A sample distributed framework based on UNIX sockets and multi-threading (POSIX threads).
Mirroring the classical meaning, the "Zookeeper" is responsible for management and distribution of work. The work is carried on by the "Worker(s)". Only a single node must be running the Zookeeper's code. Multiple nodes may run the Worker's code.
To compile, simply type make. Note that there are different makefiles for the two.
- File sharing - all files under the "shared" folder on each node are considered public to the framework
- Failure detection - simple central heartbeat approach to keep track of active nodes
- GCP - a small routine is available to solve the graph coloring problem (gcp) by distributing the input graph data
- Logging - all activities are logged on each node containing the necessary connection information
Basically there are two major threads running on each node: the control thread and the data thread. The control thread on the zookeeper maintains information about the workers: the set of workers that are active, the files they have in their shared folder, their port information etc. The control threads on the workers supply the stated to the zookeeper.
The data thread on a worker waits to receive the instruction from the zookeeper to perform a task.

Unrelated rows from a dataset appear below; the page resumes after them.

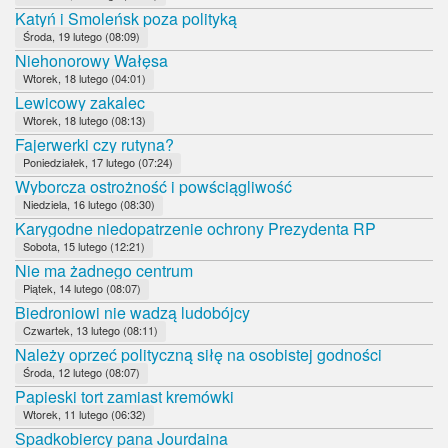
Katyń i Smoleńsk poza polityką
Środa, 19 lutego (08:09)
Niehonorowy Wałęsa
Wtorek, 18 lutego (04:01)
Lewicowy zakalec
Wtorek, 18 lutego (08:13)
Fajerwerki czy rutyna?
Poniedziałek, 17 lutego (07:24)
Wyborcza ostrożność i powściągliwość
Niedziela, 16 lutego (08:30)
Karygodne niedopatrzenie ochrony Prezydenta RP
Sobota, 15 lutego (12:21)
Nie ma żadnego centrum
Piątek, 14 lutego (08:07)
Biedroniowi nie wadzą ludobójcy
Czwartek, 13 lutego (08:11)
Należy oprzeć polityczną siłę na osobistej godności
Środa, 12 lutego (08:07)
Papieski tort zamiast kremówki
Wtorek, 11 lutego (06:32)
Spadkobiercy pana Jourdaina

On receipt of such an instruction, it finds the solution to the part of the problem that is assigned to it and returns the result to the zookeeper. The control thread and the data thread respectively handle the control port (cport) and data port (dport) on each node.
Only the cport of the zookeeper along with it's ip address is to be known to all the workers.
On Zookeeper: ./zookeeper
On Worker: ./worker 127.0.0.1 40000 20500 30500 <ip of zookeeper> <zookeeper's cport> <self cport> <self dport>